Bantah Sanksi PPKM Mikro, Nahwa Umar: Wali Kota Tak Mau Sulitkan Masyarakat

Kendari – Sekretaris Daerah (Sekda) Kota Kendari, Nahwa Umar membantah informasi terkait adanya pemberlakuan sanksi terhadap pelanggar PPKM Mikro. Dia mengatakan, Wali Kota Kendari tidak ingin mempersulit masyarakat dengan adanya aturan ini.
“Wali kota itu tidak mau mempersulit masyarakat, PPKM saja sudah susah. Bapak tidak mau menambah beban masyarakat, jadi tidak akan ada sanksi,” katanya.
Kendati demikian, Nahwa terus berpesan kepada masyarakat Kota Kendari, untuk terus menerapkan protokol kesehatan (prokes) secara ketat.

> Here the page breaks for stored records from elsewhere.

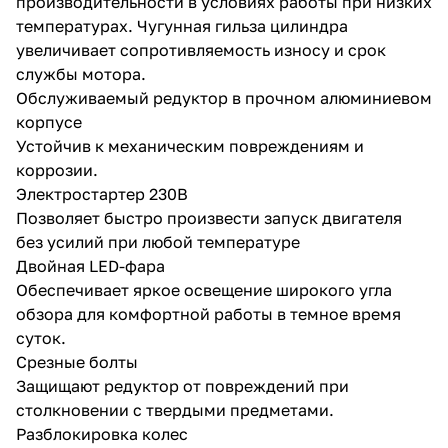
производительности в условиях работы при низких
температурах. Чугунная гильза цилиндра
увеличивает сопротивляемость износу и срок
службы мотора.
Обслуживаемый редуктор в прочном алюминиевом
корпусе
Устойчив к механическим повреждениям и
раз в 2 недели
коррозии.
Электростартер 230В
Позволяет быстро произвести запуск двигателя
без усилий при любой температуре
Двойная LED-фара
Обеспечивает яркое освещение широкого угла
обзора для комфортной работы в темное время
суток.
Срезные болты
Защищают редуктор от повреждений при
столкновении с твердыми предметами.
Разблокировка колес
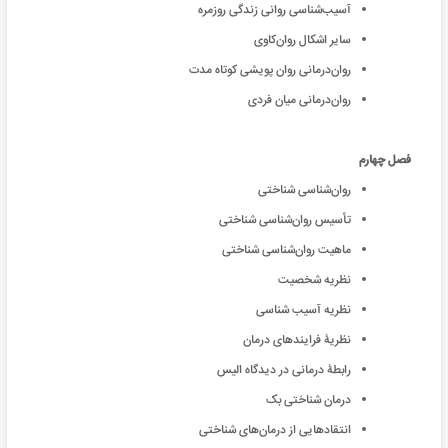
آسیب‌شناسی روانی زندگی روزمره
سایر اشکال روان‌کاوی
روان‌درمانی روان پویشی کوتاه مدت
روان‌درمانی میان فردی
فصل چهارم
روان‌شناسی شناختی
تأسیس روان‌شناسی شناختی
ماهیت روان‌شناسی شناختی
نظریه شخصیت
نظریه آسیب شناسی
نظریۀ فرایندهای درمان
رابطۀ درمانی در دیدگاه الیس
درمان شناختی بک
انتقادهایی از درمان‌های شناختی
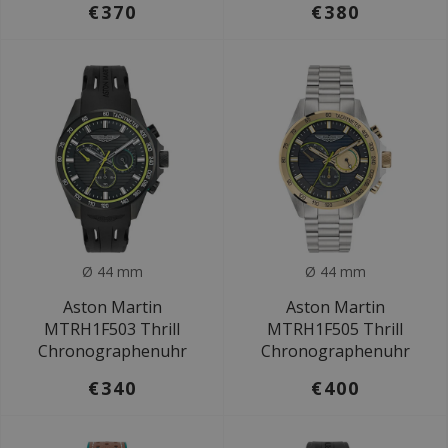
€370
€380
Ø 44 mm
Ø 44 mm
Aston Martin
Aston Martin
MTRH1F503 Thrill
MTRH1F505 Thrill
Chronographenuhr
Chronographenuhr
€340
€400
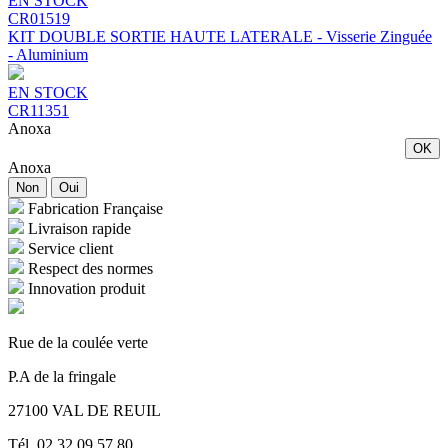
EN STOCK
CR01519
KIT DOUBLE SORTIE HAUTE LATERALE - Visserie Zinguée
- Aluminium
EN STOCK
CR11351
Anoxa
OK
Anoxa
Non
Oui
Fabrication Française
Livraison rapide
Service client
Respect des normes
Innovation produit
Rue de la coulée verte
P.A de la fringale
27100 VAL DE REUIL
Tél. 02 32 09 57 80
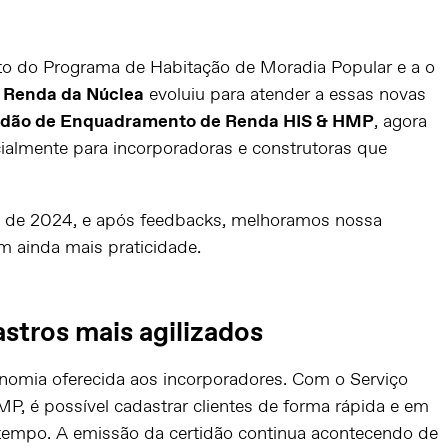
eto do Programa de Habitação de Moradia Popular e a o
 Renda da Núclea
evoluiu para atender a essas novas
idão de Enquadramento de Renda HIS & HMP
, agora
ialmente para incorporadoras e construtoras que
o de 2024, e após feedbacks, melhoramos nossa
m ainda mais praticidade.
stros mais agilizados
onomia oferecida aos incorporadores. Com o Serviço
 é possível cadastrar clientes de forma rápida e em
tempo. A emissão da certidão continua acontecendo de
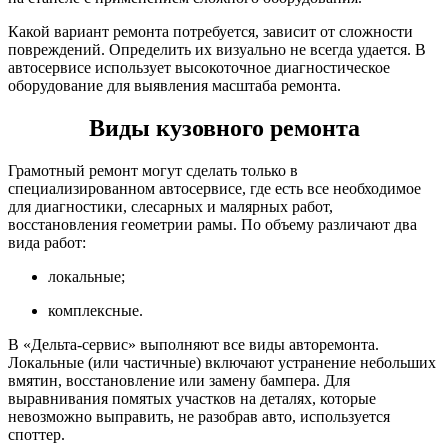
Какой вариант ремонта потребуется, зависит от сложности
повреждений. Определить их визуально не всегда удается. В
автосервисе использует высокоточное диагностическое
оборудование для выявления масштаба ремонта.
Виды кузовного ремонта
Грамотный ремонт могут сделать только в
специализированном автосервисе, где есть все необходимое
для диагностики, слесарных и малярных работ,
восстановления геометрии рамы. По объему различают два
вида работ:
локальные;
комплексные.
В «Дельта-сервис» выполняют все виды авторемонта.
Локальные (или частичные) включают устранение небольших
вмятин, восстановление или замену бампера. Для
выравнивания помятых участков на деталях, которые
невозможно выправить, не разобрав авто, используется
споттер.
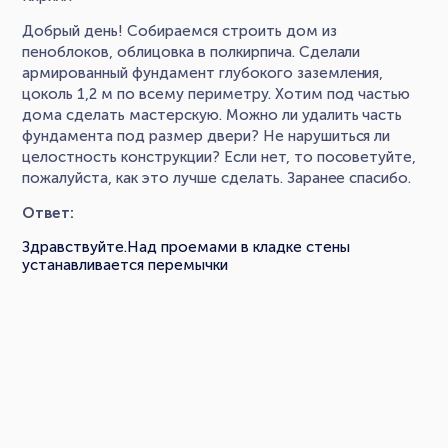
Добрый день! Собираемся строить дом из
пеноблоков, облицовка в полкирпича. Сделали
армированный фундамент глубокого заземления,
цоколь 1,2 м по всему периметру. Хотим под частью
дома сделать мастерскую. Можно ли удалить часть
фундамента под размер двери? Не нарушиться ли
целостность конструкции? Если нет, то посоветуйте,
пожалуйста, как это лучше сделать. Заранее спасибо.
Ответ:
Здравствуйте.Над проемами в кладке стены
устанавливается перемычки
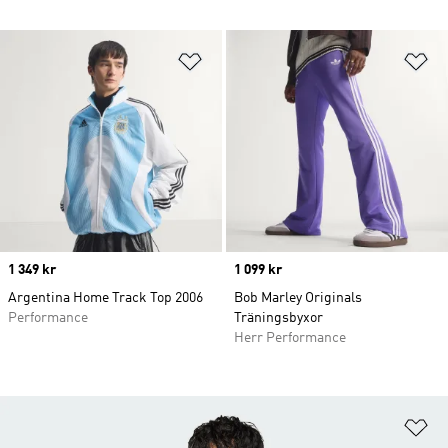
Lägg till på önskelistan
Lä
Price
1 349 kr
Price
1 099 kr
Argentina Home Track Top 2006
Bob Marley Originals
Performance
Träningsbyxor
Herr Performance
Lä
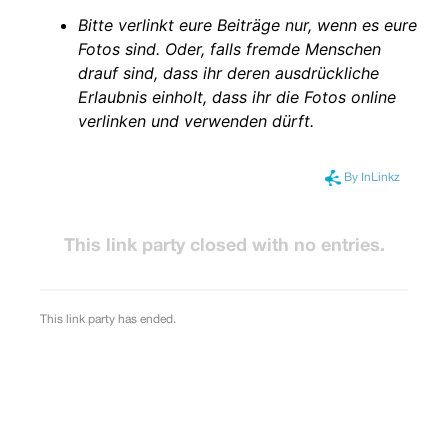
Bitte verlinkt eure Beiträge nur, wenn es eure
Fotos sind. Oder, falls fremde Menschen
drauf sind, dass ihr deren ausdrückliche
Erlaubnis einholt, dass ihr die Fotos online
verlinken und verwenden dürft.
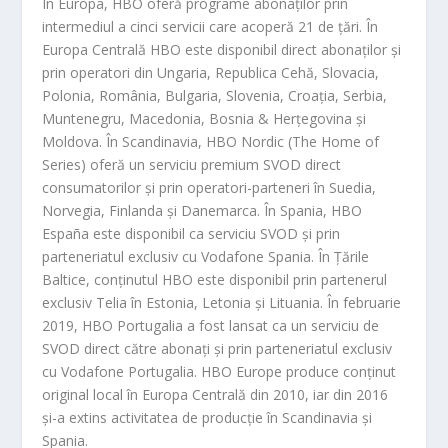
În Europa, HBO oferă programe abonaților prin
intermediul a cinci servicii care acoperă
21 de țări. În
Europa Centrală HBO este disponibil direct abonaților și
prin operatori din Ungaria, Republi
ca Cehă, Slovacia,
Polonia, România,
Bulgaria, Slovenia, Croația, Serbia,
Muntenegru, Macedonia, Bosnia & He
rțegovina și
Moldova. În Scandinavia, HBO Nordic (
The Home of
Series) oferă
un serviciu premium SVOD direct
consumatorilor și prin operatori-parte
neri în Suedia,
Norvegia, Finlanda și Danemarca
. În Spania, HBO
España este disponibil ca serviciu SVOD și prin
parteneriatul exclusiv cu Vodafone Spania. În Țările
Baltice, conținutul HBO este disponibil prin partenerul
exclusiv Telia în Esto
nia, Letonia și Lituania. În februarie
2019, HBO Portugalia a fost lansat ca un serviciu de
SVOD direct către abonați și prin part
eneriatul exclusiv
cu Vodafone Portugalia. HBO Europe produce conținut
original
local în Europa Centrală din 2010, iar din 2016
și-a extins activitatea de producție în Scandinavia și
Spania.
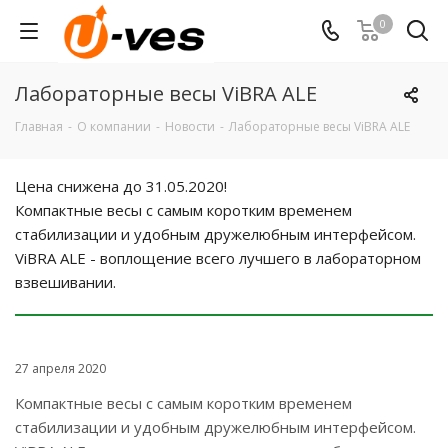
0
Лабораторные весы ViBRA ALE
Главная
-
О компании
-
Новости
-
Лабораторные весы ViBRA ALE
Цена снижена до 31.05.2020!
Компактные весы с самым коротким временем
стабилизации и удобным дружелюбным интерфейсом.
ViBRA ALE - воплощение всего лучшего в лабораторном
взвешивании.
27 апреля 2020
Компактные весы с самым коротким временем
стабилизации и удобным дружелюбным интерфейсом.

“Ya, kita sadari saja, untuk prokes itu tidak perlu diingatkan berulang-ulang, ikuti aturan, ini juga untuk melindungi diri,” pesannya.
Dia juga menyebut, saat ini pihaknya telah masif melakukan sosialisasi kepada masyarakat terkait PPKM Mikro.
“Mulai pagi tadi dan sampai besok kami terus bergerak cepat untuk sosialisasi terkait ini, kami tidak menarget titik mana, semua kami turun untuk sosialisasi,” pungkasnya.
Diketahui, informasi terkait sanksi kurungan penjara enam hari bagi pelanggar aturan PPKM Mikro tersebut disampaikan oleh Kadis Kominfo Sultra, Ridwan Badala. Dia mengatakan, pelanggar PPKM Mikro bakal dipenjara enam hari dan dikenakan denda sesuai aturan yang berlaku.